Records excerpted from a collection
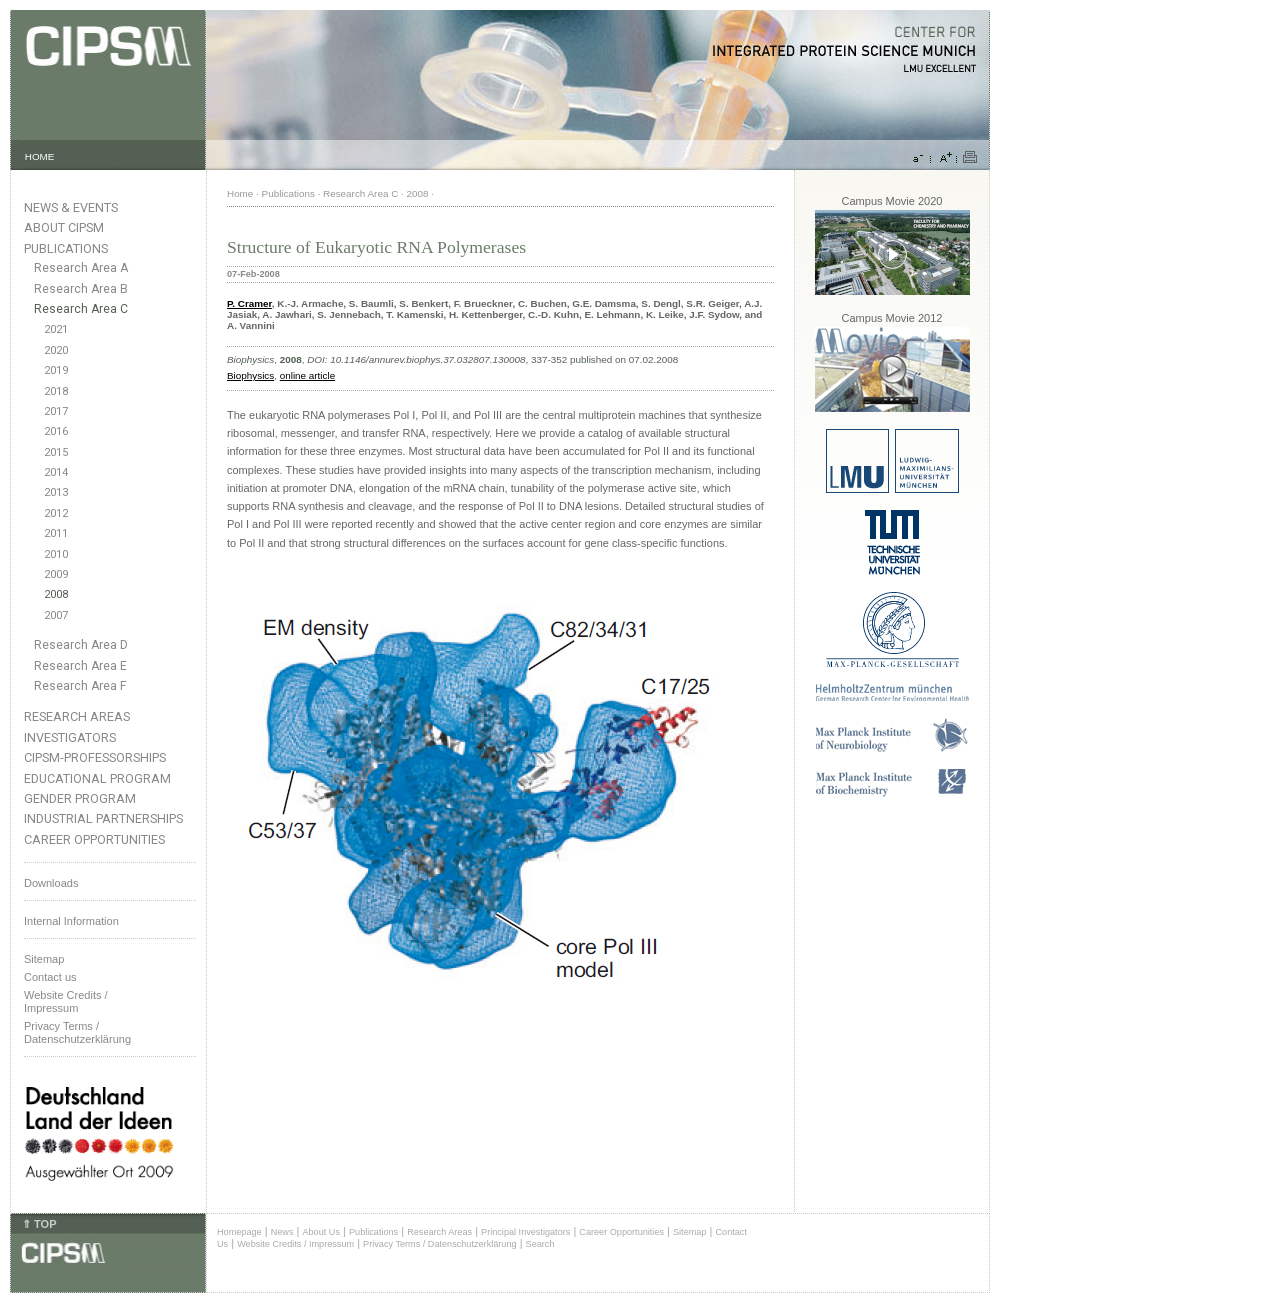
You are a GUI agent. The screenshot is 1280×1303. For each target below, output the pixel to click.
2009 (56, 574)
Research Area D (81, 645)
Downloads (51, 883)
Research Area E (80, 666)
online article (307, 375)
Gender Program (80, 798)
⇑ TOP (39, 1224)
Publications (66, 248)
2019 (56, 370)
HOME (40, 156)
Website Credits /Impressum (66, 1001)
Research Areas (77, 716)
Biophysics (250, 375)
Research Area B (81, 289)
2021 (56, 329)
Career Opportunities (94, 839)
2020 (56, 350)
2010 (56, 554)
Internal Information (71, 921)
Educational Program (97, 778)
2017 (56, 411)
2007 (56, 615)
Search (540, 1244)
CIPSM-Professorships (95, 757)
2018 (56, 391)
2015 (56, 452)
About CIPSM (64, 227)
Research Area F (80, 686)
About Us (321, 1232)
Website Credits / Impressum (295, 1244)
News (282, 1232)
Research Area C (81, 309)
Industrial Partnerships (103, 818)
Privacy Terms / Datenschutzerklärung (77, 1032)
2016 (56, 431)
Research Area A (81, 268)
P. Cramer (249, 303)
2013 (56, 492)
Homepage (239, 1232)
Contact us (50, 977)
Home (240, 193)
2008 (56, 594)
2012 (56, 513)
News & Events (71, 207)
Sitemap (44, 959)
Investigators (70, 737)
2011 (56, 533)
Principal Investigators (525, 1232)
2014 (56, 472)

### Aim of the task
A word-for-word copy of the records is needed, with no pictures carried over.

### Your solution
You are a GUI agent. The screenshot is 1280×1303. For each target below, output the pixel to click.
2009 (56, 574)
Research Area D (81, 645)
Downloads (51, 883)
Research Area E (80, 666)
online article (307, 375)
Gender Program (80, 798)
⇑ TOP (39, 1224)
Publications (66, 248)
2019 (56, 370)
HOME (40, 156)
Website Credits /Impressum (66, 1001)
Research Areas (77, 716)
Biophysics (250, 375)
Research Area B (81, 289)
2021 (56, 329)
Career Opportunities (94, 839)
2020 (56, 350)
2010 (56, 554)
Internal Information (71, 921)
Educational Program (97, 778)
2017 (56, 411)
2007 (56, 615)
Search (540, 1244)
CIPSM-Professorships (95, 757)
2018 (56, 391)
2015 (56, 452)
About CIPSM (64, 227)
Research Area F (80, 686)
About Us (321, 1232)
Website Credits / Impressum (295, 1244)
News (282, 1232)
Research Area C (81, 309)
Industrial Partnerships (103, 818)
Privacy Terms / Datenschutzerklärung (77, 1032)
2016 (56, 431)
Research Area A (81, 268)
P. Cramer (249, 303)
2013 (56, 492)
Homepage (239, 1232)
Contact us (50, 977)
Home (240, 193)
2008 (56, 594)
2012 (56, 513)
News & Events (71, 207)
Sitemap (44, 959)
Investigators (70, 737)
2011 (56, 533)
Principal Investigators (525, 1232)
2014 (56, 472)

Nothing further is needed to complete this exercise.